As many of you know, the busiest time of year for public accounting firms is from January until mid-April. For college students seeking full-time internships in public accounting, this time of year often coincides with the spring semester. To make up for this overlap, some universities have built their program to allow students to completely dedicate their time to the internship during these months, and then take courses originally scheduled for the spring semester during the summer.
For those who attend smaller universities, myself included, it is not always an option to complete a full-time internship during the accounting busy season. One of the main reasons is that the university may not offer certain core accounting classes over the summer. Although this situation is not ideal, I’ve learned that it is still possible to achieve your goals.

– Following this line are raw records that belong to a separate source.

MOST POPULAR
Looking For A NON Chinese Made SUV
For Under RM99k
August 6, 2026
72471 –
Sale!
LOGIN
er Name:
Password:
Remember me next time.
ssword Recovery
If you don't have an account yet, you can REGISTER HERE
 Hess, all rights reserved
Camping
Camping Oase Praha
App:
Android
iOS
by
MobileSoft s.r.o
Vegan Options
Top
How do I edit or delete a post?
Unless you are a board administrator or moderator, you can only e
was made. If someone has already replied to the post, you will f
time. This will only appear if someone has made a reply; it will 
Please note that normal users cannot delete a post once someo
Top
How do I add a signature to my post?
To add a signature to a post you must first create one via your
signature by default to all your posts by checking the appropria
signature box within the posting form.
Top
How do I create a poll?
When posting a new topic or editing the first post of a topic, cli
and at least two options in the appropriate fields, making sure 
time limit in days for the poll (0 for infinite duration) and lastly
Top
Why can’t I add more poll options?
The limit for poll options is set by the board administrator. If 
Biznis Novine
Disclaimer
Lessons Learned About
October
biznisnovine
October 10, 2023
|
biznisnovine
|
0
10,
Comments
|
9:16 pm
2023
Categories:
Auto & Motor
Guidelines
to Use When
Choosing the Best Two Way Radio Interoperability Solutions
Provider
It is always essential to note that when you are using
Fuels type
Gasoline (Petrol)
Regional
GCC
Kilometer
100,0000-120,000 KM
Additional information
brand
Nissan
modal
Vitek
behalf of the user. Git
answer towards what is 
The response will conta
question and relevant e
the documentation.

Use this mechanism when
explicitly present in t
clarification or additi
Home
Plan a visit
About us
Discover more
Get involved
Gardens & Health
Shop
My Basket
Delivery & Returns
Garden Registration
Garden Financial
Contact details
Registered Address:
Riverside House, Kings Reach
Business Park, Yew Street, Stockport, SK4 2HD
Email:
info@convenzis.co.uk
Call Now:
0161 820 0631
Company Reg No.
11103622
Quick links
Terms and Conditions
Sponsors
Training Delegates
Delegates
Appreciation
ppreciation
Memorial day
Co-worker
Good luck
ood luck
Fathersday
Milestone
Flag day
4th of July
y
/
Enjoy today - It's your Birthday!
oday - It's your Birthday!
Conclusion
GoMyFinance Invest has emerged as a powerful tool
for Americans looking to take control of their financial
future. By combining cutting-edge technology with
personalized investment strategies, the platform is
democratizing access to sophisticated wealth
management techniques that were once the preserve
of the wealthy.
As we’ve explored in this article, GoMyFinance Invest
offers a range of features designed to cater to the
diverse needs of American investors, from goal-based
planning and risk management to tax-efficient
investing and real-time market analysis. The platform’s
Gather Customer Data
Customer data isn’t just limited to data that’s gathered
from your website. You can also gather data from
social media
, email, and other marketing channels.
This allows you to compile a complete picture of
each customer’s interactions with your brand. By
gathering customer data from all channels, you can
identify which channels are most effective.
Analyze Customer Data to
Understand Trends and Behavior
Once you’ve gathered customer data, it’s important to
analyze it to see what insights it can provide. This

I was able to successfully complete an internship as well as my course requirements by taking initiative and utilizing all of the tools for growth that were offered at both my university and at Kreischer Miller. Here are a few things I learned along the way that may be helpful if you find yourself in a similar situation:
- Make connections. Without the connections that I formed in my network, I would not be in the position that I am today. One of my accounting professors who became a great mentor informed me about Kreischer Miller when I told him I was interested in public accounting. I always worried about not being able to complete an internship in public accounting based on the circumstances, but I was extremely happy to hear that Kreischer Miller offers part-time internships in its Internal Operations department throughout the school year for students like myself who are unable to complete a full-time, semester-long audit or tax internship.
After interviewing with Kristin Seeger, Kreischer Miller’s Director of Talent Acquisition, who informed me about the company and the internship role, I was offered the internship. This opportunity would have never been possible without the connections I had previously made.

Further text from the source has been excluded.